Instructions for the task
Transcribe the listing in full. Keep every line exactly as it stands.
--- START ---
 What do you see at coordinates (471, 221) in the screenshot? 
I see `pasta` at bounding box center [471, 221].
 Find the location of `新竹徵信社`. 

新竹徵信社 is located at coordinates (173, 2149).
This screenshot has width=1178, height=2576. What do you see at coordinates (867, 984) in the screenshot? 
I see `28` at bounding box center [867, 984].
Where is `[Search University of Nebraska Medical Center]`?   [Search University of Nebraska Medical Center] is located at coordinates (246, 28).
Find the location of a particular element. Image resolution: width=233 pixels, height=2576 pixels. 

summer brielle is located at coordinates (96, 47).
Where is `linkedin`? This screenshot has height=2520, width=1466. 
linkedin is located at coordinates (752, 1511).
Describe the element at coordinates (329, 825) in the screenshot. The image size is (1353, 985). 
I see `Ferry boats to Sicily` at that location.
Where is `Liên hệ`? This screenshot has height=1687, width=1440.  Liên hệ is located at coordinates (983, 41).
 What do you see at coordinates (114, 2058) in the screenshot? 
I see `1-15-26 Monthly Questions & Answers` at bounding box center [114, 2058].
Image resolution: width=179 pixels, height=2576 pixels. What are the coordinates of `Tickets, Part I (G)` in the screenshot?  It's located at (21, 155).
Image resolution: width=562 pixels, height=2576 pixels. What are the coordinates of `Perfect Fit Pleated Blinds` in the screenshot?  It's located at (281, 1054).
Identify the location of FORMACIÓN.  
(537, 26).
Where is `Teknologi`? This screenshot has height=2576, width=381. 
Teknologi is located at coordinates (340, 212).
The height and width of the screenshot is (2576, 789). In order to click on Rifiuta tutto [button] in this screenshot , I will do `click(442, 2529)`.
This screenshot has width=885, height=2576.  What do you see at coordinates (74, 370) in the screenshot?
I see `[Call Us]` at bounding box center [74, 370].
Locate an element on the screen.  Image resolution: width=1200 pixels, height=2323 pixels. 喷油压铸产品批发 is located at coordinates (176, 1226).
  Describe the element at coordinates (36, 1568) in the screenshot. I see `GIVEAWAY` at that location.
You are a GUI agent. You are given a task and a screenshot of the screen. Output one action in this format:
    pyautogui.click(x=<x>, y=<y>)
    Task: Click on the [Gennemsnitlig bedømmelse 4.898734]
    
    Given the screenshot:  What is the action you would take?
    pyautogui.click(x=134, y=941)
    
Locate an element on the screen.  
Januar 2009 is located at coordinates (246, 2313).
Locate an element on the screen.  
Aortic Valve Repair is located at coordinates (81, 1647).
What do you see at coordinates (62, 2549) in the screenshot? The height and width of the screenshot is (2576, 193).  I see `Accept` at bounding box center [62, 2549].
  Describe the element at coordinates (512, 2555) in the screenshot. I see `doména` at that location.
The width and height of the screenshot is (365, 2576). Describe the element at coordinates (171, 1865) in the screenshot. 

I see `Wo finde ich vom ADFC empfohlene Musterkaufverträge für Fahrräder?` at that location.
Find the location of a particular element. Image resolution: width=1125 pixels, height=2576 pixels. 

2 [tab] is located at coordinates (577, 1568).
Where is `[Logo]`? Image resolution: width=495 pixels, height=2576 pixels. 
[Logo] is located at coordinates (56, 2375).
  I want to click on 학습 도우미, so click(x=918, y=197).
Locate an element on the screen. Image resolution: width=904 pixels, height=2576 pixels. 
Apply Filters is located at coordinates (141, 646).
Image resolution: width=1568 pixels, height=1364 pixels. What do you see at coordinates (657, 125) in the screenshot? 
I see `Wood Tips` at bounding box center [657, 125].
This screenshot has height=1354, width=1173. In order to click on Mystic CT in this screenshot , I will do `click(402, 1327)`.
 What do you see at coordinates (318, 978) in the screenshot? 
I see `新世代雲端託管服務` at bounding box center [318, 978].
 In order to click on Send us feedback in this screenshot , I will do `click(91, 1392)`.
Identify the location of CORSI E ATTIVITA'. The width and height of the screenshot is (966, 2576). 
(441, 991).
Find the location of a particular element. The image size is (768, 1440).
--- END ---
Your response
 What do you see at coordinates (471, 221) in the screenshot? 
I see `pasta` at bounding box center [471, 221].
 Find the location of `新竹徵信社`. 

新竹徵信社 is located at coordinates (173, 2149).
This screenshot has width=1178, height=2576. What do you see at coordinates (867, 984) in the screenshot? 
I see `28` at bounding box center [867, 984].
Where is `[Search University of Nebraska Medical Center]`?   [Search University of Nebraska Medical Center] is located at coordinates (246, 28).
Find the location of a particular element. Image resolution: width=233 pixels, height=2576 pixels. 

summer brielle is located at coordinates (96, 47).
Where is `linkedin`? This screenshot has height=2520, width=1466. 
linkedin is located at coordinates (752, 1511).
Describe the element at coordinates (329, 825) in the screenshot. The image size is (1353, 985). 
I see `Ferry boats to Sicily` at that location.
Where is `Liên hệ`? This screenshot has height=1687, width=1440.  Liên hệ is located at coordinates (983, 41).
 What do you see at coordinates (114, 2058) in the screenshot? 
I see `1-15-26 Monthly Questions & Answers` at bounding box center [114, 2058].
Image resolution: width=179 pixels, height=2576 pixels. What are the coordinates of `Tickets, Part I (G)` in the screenshot?  It's located at (21, 155).
Image resolution: width=562 pixels, height=2576 pixels. What are the coordinates of `Perfect Fit Pleated Blinds` in the screenshot?  It's located at (281, 1054).
Identify the location of FORMACIÓN.  
(537, 26).
Where is `Teknologi`? This screenshot has height=2576, width=381. 
Teknologi is located at coordinates (340, 212).
The height and width of the screenshot is (2576, 789). In order to click on Rifiuta tutto [button] in this screenshot , I will do `click(442, 2529)`.
This screenshot has width=885, height=2576.  What do you see at coordinates (74, 370) in the screenshot?
I see `[Call Us]` at bounding box center [74, 370].
Locate an element on the screen.  Image resolution: width=1200 pixels, height=2323 pixels. 喷油压铸产品批发 is located at coordinates (176, 1226).
  Describe the element at coordinates (36, 1568) in the screenshot. I see `GIVEAWAY` at that location.
You are a GUI agent. You are given a task and a screenshot of the screen. Output one action in this format:
    pyautogui.click(x=<x>, y=<y>)
    Task: Click on the [Gennemsnitlig bedømmelse 4.898734]
    
    Given the screenshot:  What is the action you would take?
    pyautogui.click(x=134, y=941)
    
Locate an element on the screen.  
Januar 2009 is located at coordinates (246, 2313).
Locate an element on the screen.  
Aortic Valve Repair is located at coordinates (81, 1647).
What do you see at coordinates (62, 2549) in the screenshot? The height and width of the screenshot is (2576, 193).  I see `Accept` at bounding box center [62, 2549].
  Describe the element at coordinates (512, 2555) in the screenshot. I see `doména` at that location.
The width and height of the screenshot is (365, 2576). Describe the element at coordinates (171, 1865) in the screenshot. 

I see `Wo finde ich vom ADFC empfohlene Musterkaufverträge für Fahrräder?` at that location.
Find the location of a particular element. Image resolution: width=1125 pixels, height=2576 pixels. 

2 [tab] is located at coordinates (577, 1568).
Where is `[Logo]`? Image resolution: width=495 pixels, height=2576 pixels. 
[Logo] is located at coordinates (56, 2375).
  I want to click on 학습 도우미, so click(x=918, y=197).
Locate an element on the screen. Image resolution: width=904 pixels, height=2576 pixels. 
Apply Filters is located at coordinates (141, 646).
Image resolution: width=1568 pixels, height=1364 pixels. What do you see at coordinates (657, 125) in the screenshot? 
I see `Wood Tips` at bounding box center [657, 125].
This screenshot has height=1354, width=1173. In order to click on Mystic CT in this screenshot , I will do `click(402, 1327)`.
 What do you see at coordinates (318, 978) in the screenshot? 
I see `新世代雲端託管服務` at bounding box center [318, 978].
 In order to click on Send us feedback in this screenshot , I will do `click(91, 1392)`.
Identify the location of CORSI E ATTIVITA'. The width and height of the screenshot is (966, 2576). 
(441, 991).
Find the location of a particular element. The image size is (768, 1440).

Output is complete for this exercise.